Consider taking short breaks throughout the day as this will allow your brain to refocus and give your body a moment of rest on high activity workdays. A short break also provides a great opportunity to walk around your vehicle to ensure its still operating in a safe condition. If you’re driving and feelings of fatigue start to creep up on you, pull off the road in a safe location, stop driving, and contact dispatch for instruction. Remember, there is no substitute for quality sleep.
DD Technique #5: Cut Out Distractions
Distracted driving occurs any time you take your eyes off the road, hands off the wheel, or mind off your primary task of driving safely. Any non-driving activity you engage in is a potential distraction and increases your risk of being involved in a motor vehicle crash. Most distracted driving accidents today arise from behaviors such as talking or texting on the phone, eating or drinking, attempting to do company paperwork while in motion, or fiddling with the stereo. When driving, it’s important that you try to minimize all distractions so you can focus on safe driving and follow safe driving procedures.

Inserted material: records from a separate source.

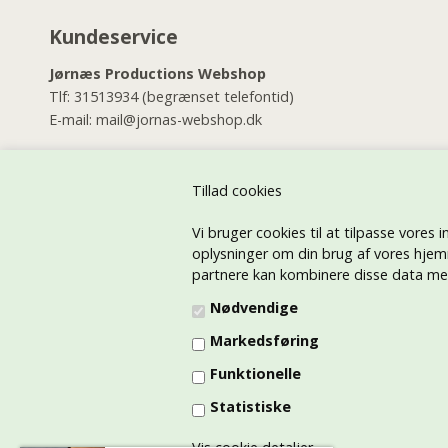
Kundeservice
Jørnæs Productions Webshop
Tlf:
31513934
(begrænset telefontid)
E-mail:
mail@jornas-webshop.dk
Jørnæs Productions Butik
Østerbrogade 46
Tillad cookies
2100 København Ø
Vi bruger cookies til at tilpasse vores i
Tlf:
35268144
(alle dage i dagtimerne)
oplysninger om din brug af vores hjem
E-mail:
jornas@jornas.dk
partnere kan kombinere disse data med 
Jørnæs Productions Tryk på tøj afdelingen
Nødvendige
E-mail:
jornastryk@gmail.com
Markedsføring
Tlf:
21730026
Funktionelle
CVR: 45415791
Statistiske
Vis cookie detaljer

DD Technique #6: Observing as You Drive
Have you ever arrived at a destination and realized you had no idea how you got there? This often occurs when we’re not paying attention to our surroundings as we drive. Observing while driving means you’re not only consciously paying attention to the roadway in front of you, but you’re also scanning for brake lights, potential obstacles or hazards, checking your mirrors, and being aware of your surroundings. Observing as you drive, provides your brain with the information you need to make a safe, planned response should a hazard occur. Remember, when encountering a hazard we must perceive what the risks are, analyze the risk, formulate a response, and initiate that response all within a split second. When actively observing, you’ll be more aware of those surroundings and be in a better position to make the right call.